## Task directions
With the images omitted, return all of the entries exactly as they stand.

══ Material provided

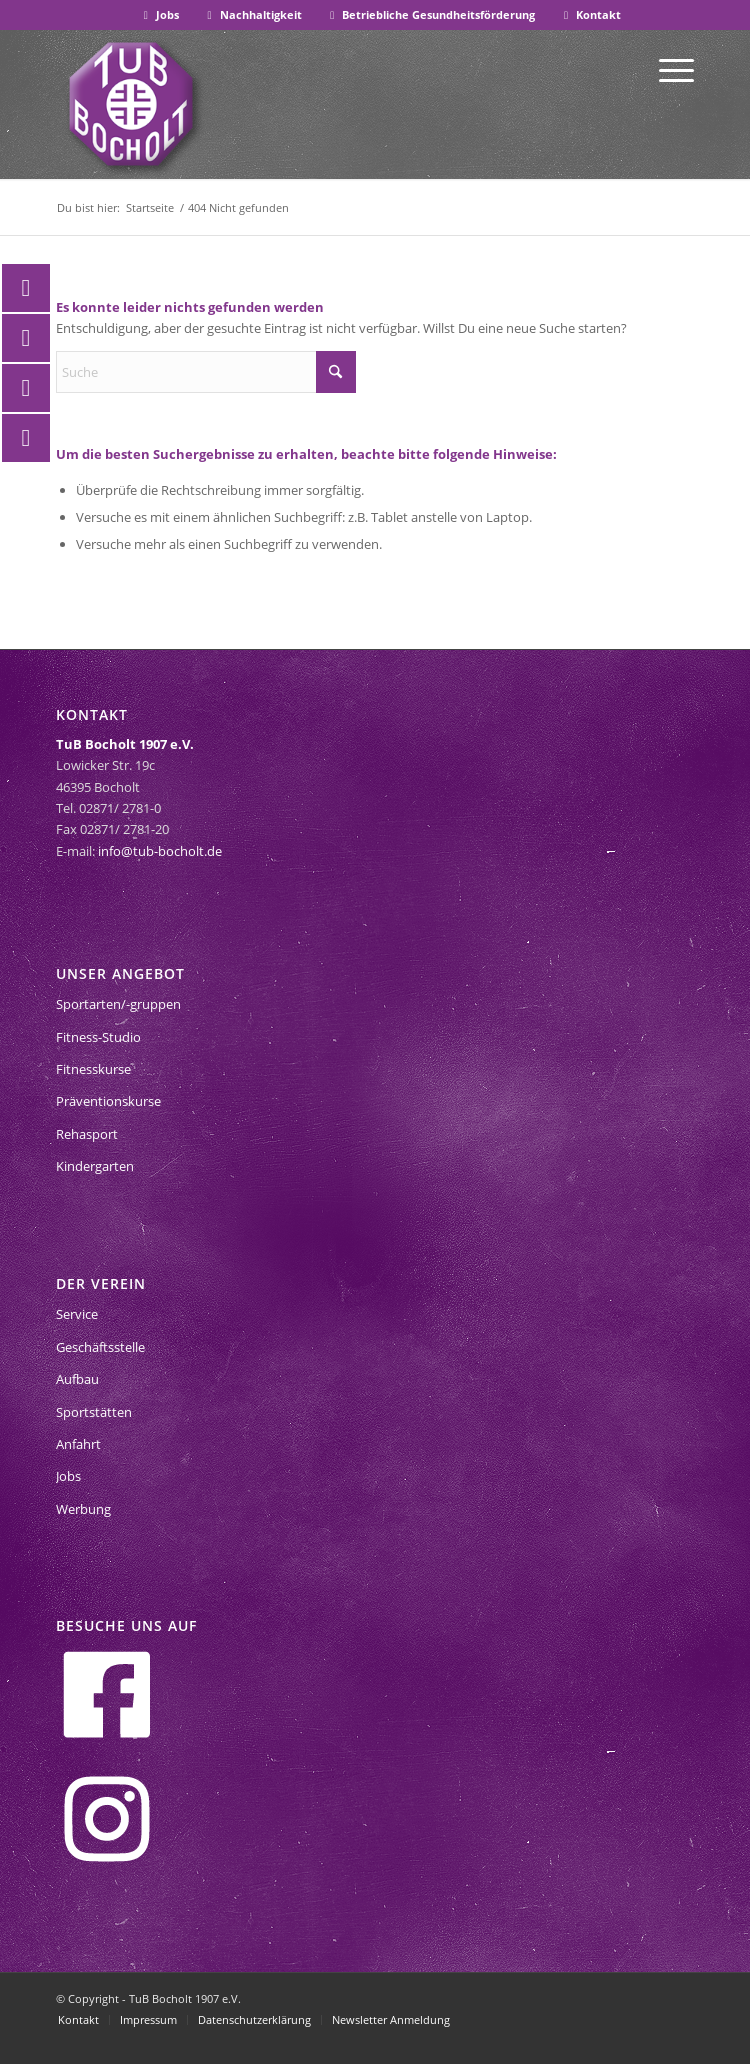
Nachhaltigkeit (252, 14)
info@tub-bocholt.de (160, 851)
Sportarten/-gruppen (118, 1004)
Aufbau (77, 1379)
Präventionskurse (108, 1101)
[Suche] (206, 372)
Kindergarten (95, 1166)
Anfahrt (78, 1444)
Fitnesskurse (93, 1069)
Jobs (159, 14)
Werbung (83, 1509)
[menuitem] (159, 15)
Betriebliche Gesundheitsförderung (431, 14)
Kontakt (590, 14)
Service (77, 1314)
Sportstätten (94, 1412)
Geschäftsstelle (100, 1347)
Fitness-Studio (98, 1037)
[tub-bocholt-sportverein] (131, 104)
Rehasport (87, 1134)
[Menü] (666, 69)
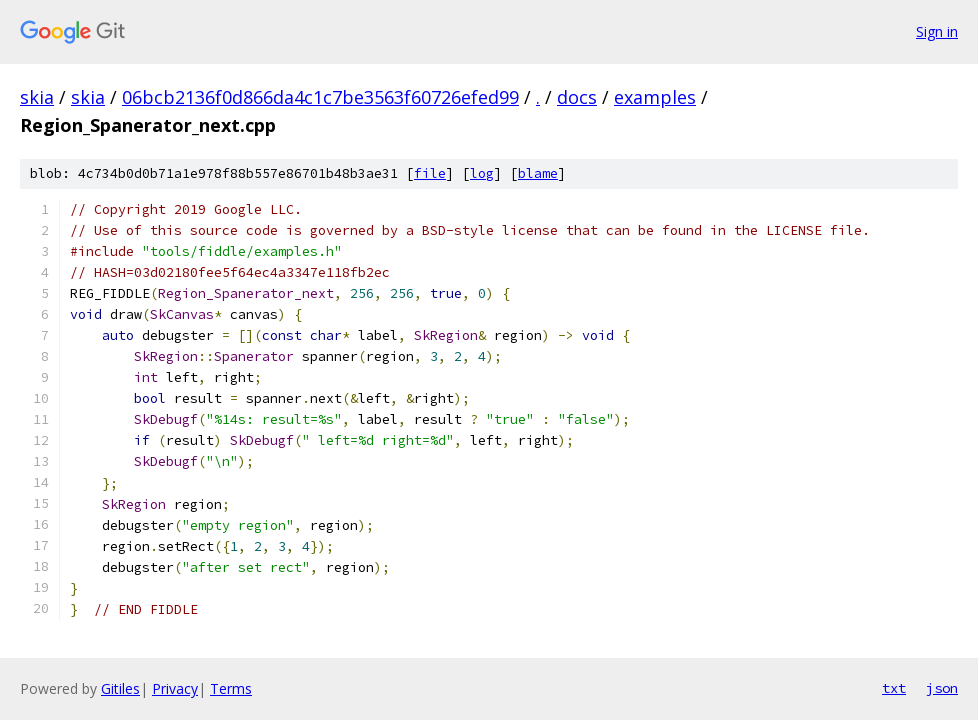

════

## Task result
Nachhaltigkeit (252, 14)
info@tub-bocholt.de (160, 851)
Sportarten/-gruppen (118, 1004)
Aufbau (77, 1379)
Präventionskurse (108, 1101)
[Suche] (206, 372)
Kindergarten (95, 1166)
Anfahrt (78, 1444)
Fitnesskurse (93, 1069)
Jobs (159, 14)
Werbung (83, 1509)
[menuitem] (159, 15)
Betriebliche Gesundheitsförderung (431, 14)
Kontakt (590, 14)
Service (77, 1314)
Sportstätten (94, 1412)
Geschäftsstelle (100, 1347)
Fitness-Studio (98, 1037)
[tub-bocholt-sportverein] (131, 104)
Rehasport (87, 1134)
[Menü] (666, 69)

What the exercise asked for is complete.